Exercise directions:
Pictures aside, quote the whole listing exactly.

The data:
*** Begin section ***

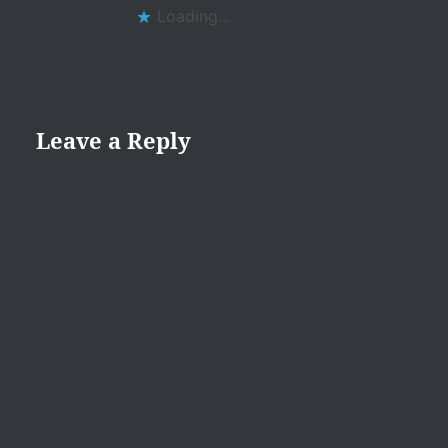
Loading...
Leave a Reply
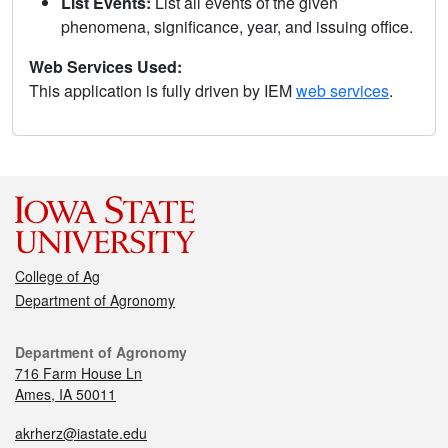
List Events:
List all events of the given
phenomena, significance, year, and issuing office.
Web Services Used:
This application is fully driven by IEM
web services
.
College of Ag
Department of Agronomy
Department of Agronomy
716 Farm House Ln
Ames, IA 50011
akrherz@iastate.edu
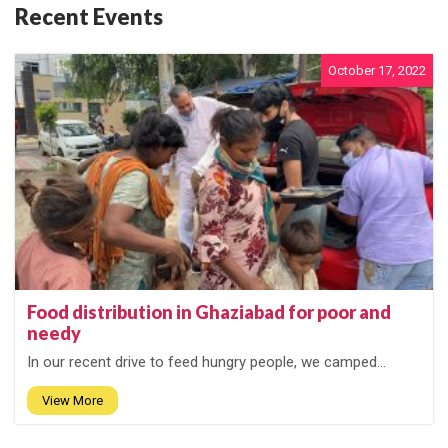
Recent Events
October 17, 2022
Food distribution in Ghaziabad for poor and
needy
In our recent drive to feed hungry people, we camped...
View More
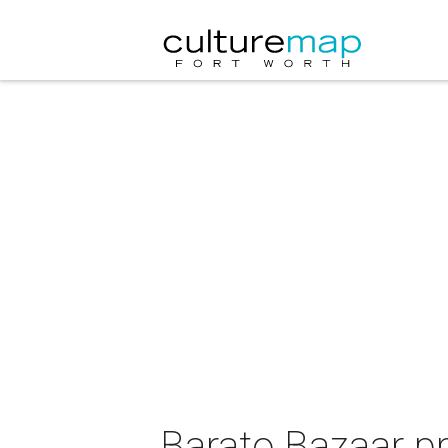
Barato Bazaar p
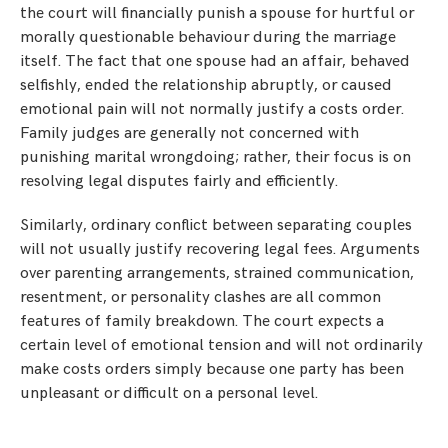
the court will financially punish a spouse for hurtful or
morally questionable behaviour during the marriage
itself. The fact that one spouse had an affair, behaved
selfishly, ended the relationship abruptly, or caused
emotional pain will not normally justify a costs order.
Family judges are generally not concerned with
punishing marital wrongdoing; rather, their focus is on
resolving legal disputes fairly and efficiently.
Similarly, ordinary conflict between separating couples
will not usually justify recovering legal fees. Arguments
over parenting arrangements, strained communication,
resentment, or personality clashes are all common
features of family breakdown. The court expects a
certain level of emotional tension and will not ordinarily
make costs orders simply because one party has been
unpleasant or difficult on a personal level.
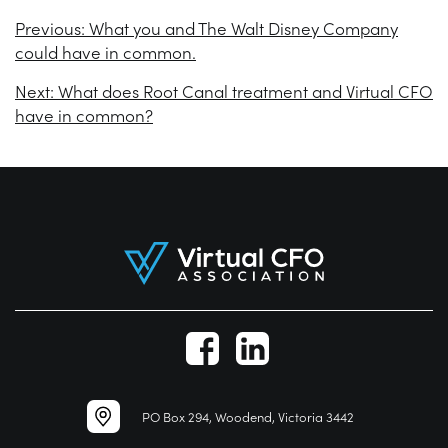
Previous:
What you and The Walt Disney Company
could have in common.
Next:
What does Root Canal treatment and Virtual CFO
have in common?
PO Box 294, Woodend, Victoria 3442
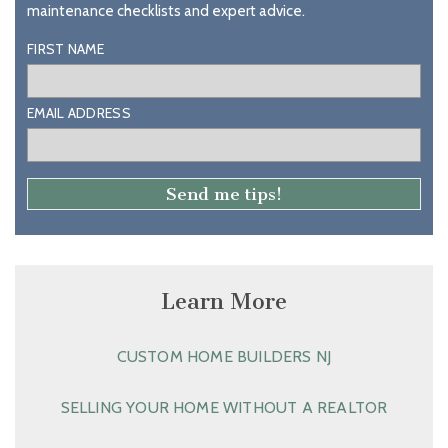
maintenance checklists and expert advice.
FIRST NAME
EMAIL ADDRESS
Learn More
CUSTOM HOME BUILDERS NJ
SELLING YOUR HOME WITHOUT A REALTOR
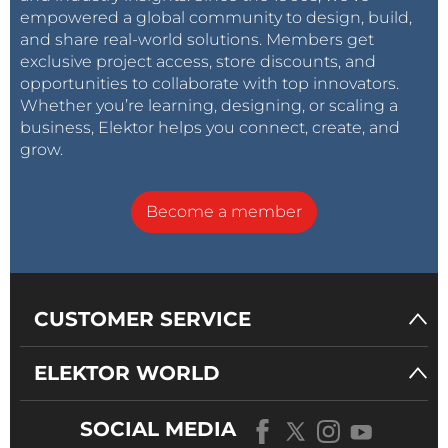
empowered a global community to design, build,
and share real-world solutions. Members get
exclusive project access, store discounts, and
opportunities to collaborate with top innovators.
Whether you’re learning, designing, or scaling a
business, Elektor helps you connect, create, and
grow.
Become a member
CUSTOMER SERVICE
ELEKTOR WORLD
SOCIAL MEDIA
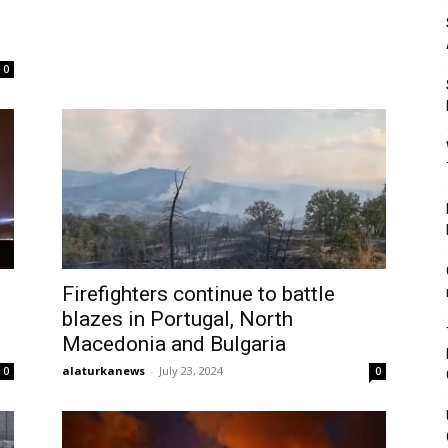
l
0
Firefighters continue to battle
blazes in Portugal, North
Macedonia and Bulgaria
alaturkanews
-
July 23, 2024
0
0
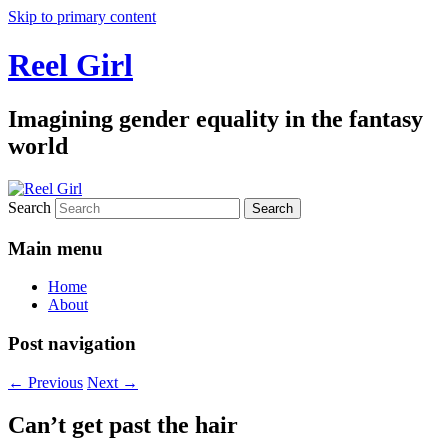
Skip to primary content
Reel Girl
Imagining gender equality in the fantasy
world
Search
Main menu
Home
About
Post navigation
←
Previous
Next
→
Can’t get past the hair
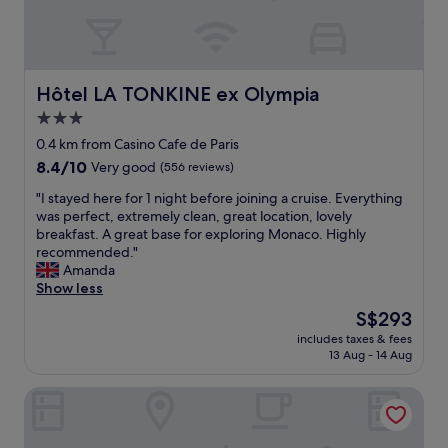
n
c
y
o
s
m
p
f
a
o
Hôtel LA TONKINE ex Olympia
Hôtel LA TONKINE ex Olympia
c
r
3.0
i
t
o
star
a
0.4 km from Casino Cafe de Paris
u
b
property
8.4
8.4/10
Very good
(556 reviews)
s
l
out
b
e
"
"I stayed here for 1 night before joining a cruise. Everything
of
a
a
I
was perfect, extremely clean, great location, lovely
10,
t
n
s
breakfast. A great base for exploring Monaco. Highly
Very
h
d
t
recommended."
good,
r
f
a
Amanda
(556
o
u
y
Show less
reviews)
o
n
e
The
S$293
m
c
d
price
.
t
includes taxes & fees
h
is
"
13 Aug - 14 Aug
i
e
S$293
o
r
n
Villa Azur
e
a
f
l
o
,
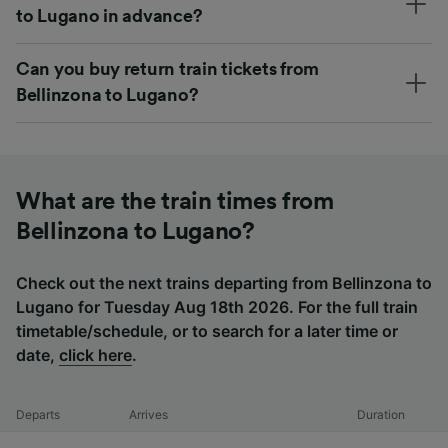
to Lugano in advance?
Can you buy return train tickets from
Bellinzona to Lugano?
What are the train times from
Bellinzona to Lugano?
Check out the next trains departing from Bellinzona to
Lugano for Tuesday Aug 18th 2026. For the full train
timetable/schedule, or to search for a later time or
date,
click here
.
Departs
Arrives
Duration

*** End section ***

Task solution:
Loading...
Leave a Reply
List Events:
List all events of the given
phenomena, significance, year, and issuing office.
Web Services Used:
This application is fully driven by IEM
web services
.
College of Ag
Department of Agronomy
Department of Agronomy
716 Farm House Ln
Ames, IA 50011
akrherz@iastate.edu
Recent Events
October 17, 2022
Food distribution in Ghaziabad for poor and
needy
In our recent drive to feed hungry people, we camped...
View More
Barato Bazaar p
the court will financially punish a spouse for hurtful or
morally questionable behaviour during the marriage
itself. The fact that one spouse had an affair, behaved
selfishly, ended the relationship abruptly, or caused
emotional pain will not normally justify a costs order.
Family judges are generally not concerned with
punishing marital wrongdoing; rather, their focus is on
resolving legal disputes fairly and efficiently.
Similarly, ordinary conflict between separating couples
will not usually justify recovering legal fees. Arguments
over parenting arrangements, strained communication,
resentment, or personality clashes are all common
features of family breakdown. The court expects a
certain level of emotional tension and will not ordinarily
make costs orders simply because one party has been
unpleasant or difficult on a personal level.
Previous:
What you and The Walt Disney Company
could have in common.
Next:
What does Root Canal treatment and Virtual CFO
have in common?
PO Box 294, Woodend, Victoria 3442
maintenance checklists and expert advice.
FIRST NAME
EMAIL ADDRESS
Learn More
CUSTOM HOME BUILDERS NJ
SELLING YOUR HOME WITHOUT A REALTOR
empowered a global community to design, build,
and share real-world solutions. Members get
exclusive project access, store discounts, and
opportunities to collaborate with top innovators.
Whether you’re learning, designing, or scaling a
business, Elektor helps you connect, create, and
grow.
Become a member
CUSTOMER SERVICE
ELEKTOR WORLD
SOCIAL MEDIA
l
0
Firefighters continue to battle
blazes in Portugal, North
Macedonia and Bulgaria
alaturkanews
-
July 23, 2024
0
0
Skip to primary content
Reel Girl
Imagining gender equality in the fantasy
world
Search
Main menu
Home
About
Post navigation
←
Previous
Next
→
Can’t get past the hair
n
c
y
o
s
m
p
f
a
o
Hôtel LA TONKINE ex Olympia
Hôtel LA TONKINE ex Olympia
c
r
3.0
i
t
o
star
a
0.4 km from Casino Cafe de Paris
u
b
property
8.4
8.4/10
Very good
(556 reviews)
s
l
out
b
e
"
"I stayed here for 1 night before joining a cruise. Everything
of
a
a
I
was perfect, extremely clean, great location, lovely
10,
t
n
s
breakfast. A great base for exploring Monaco. Highly
Very
h
d
t
recommended."
good,
r
f
a
Amanda
(556
o
u
y
Show less
reviews)
o
n
e
The
S$293
m
c
d
price
.
t
includes taxes & fees
h
is
"
13 Aug - 14 Aug
i
e
S$293
o
r
n
Villa Azur
e
a
f
l
o
,
to Lugano in advance?
Can you buy return train tickets from
Bellinzona to Lugano?
What are the train times from
Bellinzona to Lugano?
Check out the next trains departing from Bellinzona to
Lugano for Tuesday Aug 18th 2026. For the full train
timetable/schedule, or to search for a later time or
date,
click here
.
Departs
Arrives
Duration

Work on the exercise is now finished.